Thanks for the comparison, joekun. I'm also a ReplayTV user, and their 30-sec skip feature is something I really like. What are the other navigational features that you miss?

How does the speed/responsiveness of the interface compare? I use my RTV with an IR blaster and channel surfing is way slow.

How does the overall ease-of-use compare? Will my technically disinclined wife be able to use it without handholding?

Thnx!


----------



## marcello696 (Aug 16, 2006)

If the installer was from The City of Industry then it was Ironwood who is doing my install on Sunday.


----------



## Wolffpack (Jul 29, 2003)

Earl Bonovich said:


> It is configurable...
> 
> When you are in the Record-Series Link Tab... Hit Menu
> There is an option to set your recording defaults...
> ...


I've never changed the default and my SLs on the R15 have an episode type of First Run.


----------



## joekun (Aug 18, 2006)

> What are the other navigational features that you miss?


I love the "jump to any minute" and "jump forward any # of minutes" features on Replay and use them constantly. I miss them a lot. I also miss the display banner showing me exactly how much time has elapsed in a show to the second. The nav bar at the bottom is very imprecise, but when you can't navigate precisely I guess it isn't as important.

Of course I miss Commercial Advance and/or Show Nav. Even though they are imperfect. Replay just has so many ways to get to where you want to go. If they find a reliable way to control a sat box from a PC I may eventually build a new ReplayPC with the software they are about to release. The HR20 should hold me over until then.



> How does the speed/responsiveness of the interface compare? I use my RTV with an IR blaster and channel surfing is way slow.


I'd say comparable to the Replay 3000 series, it tends to think for a second before doing what you want. Can't speak to channel surfing, as I'm a guide surfer, don't get much use out of the channel up and down buttons. I do have the box set to "Native" mode which will switch to the native res of the channel you are watching as you go, so it does take a few seconds to tune in a new channel, and then my projector takes a few seconds to switch res. Doesn't bother me though as I'm using the guide and deliberately choosing what I am going to watch.

I am impressed with the picture quality though, even on SD channels. As Earl stated in the other thread, it makes Stargate look pretty good. Even cropping the bars off the top and bottom and blowing it up to 106" it looked a lot better than I'm used to from the Scifi channel.



> How does the overall ease-of-use compare?

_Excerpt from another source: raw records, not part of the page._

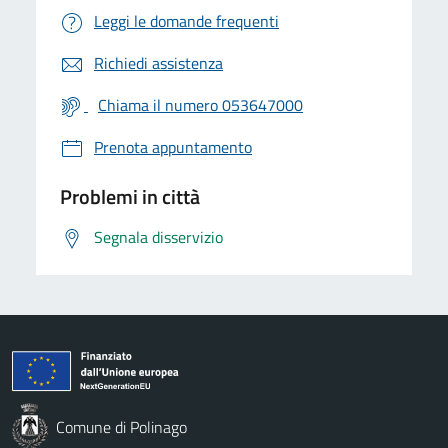
Leggi le domande frequenti
Richiedi assistenza
Chiama il numero 053647000
Prenota appuntamento
Problemi in città
Segnala disservizio
Comune di Polinago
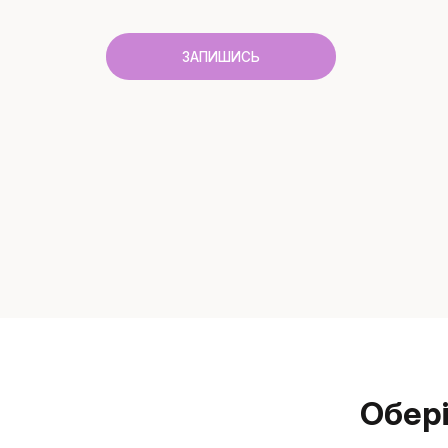
ЗАПИШИСЬ
Обері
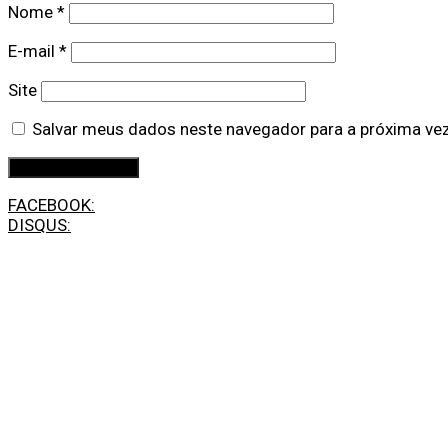
Nome
*
E-mail
*
Site
Salvar meus dados neste navegador para a próxima ve
FACEBOOK:
DISQUS:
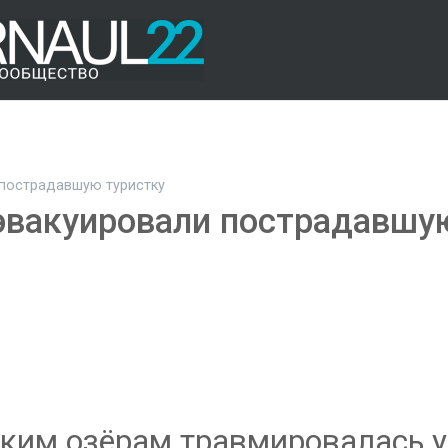
 пострадавшую туристку
 эвакуировали пострадавшу
ским озёрам травмировалась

Will my technically disinclined wife be able to use it without handholding?


I've always found replay's system to be very intuitive, but MY technically disinclined wife still needs some hand-holding with it. I don't really find the HR20's layout to be intuitive at all. I often think "when I push select it will bring up a menu" or something and instead it jumps to the channel. It is going to take some getting used to. When all is said and done I think my wife will be extremely pleased that she can still watch live TV while something is recording, before she had to switch to another replaytv (just a few button presses on the remote, but she found it cumbersome to remember).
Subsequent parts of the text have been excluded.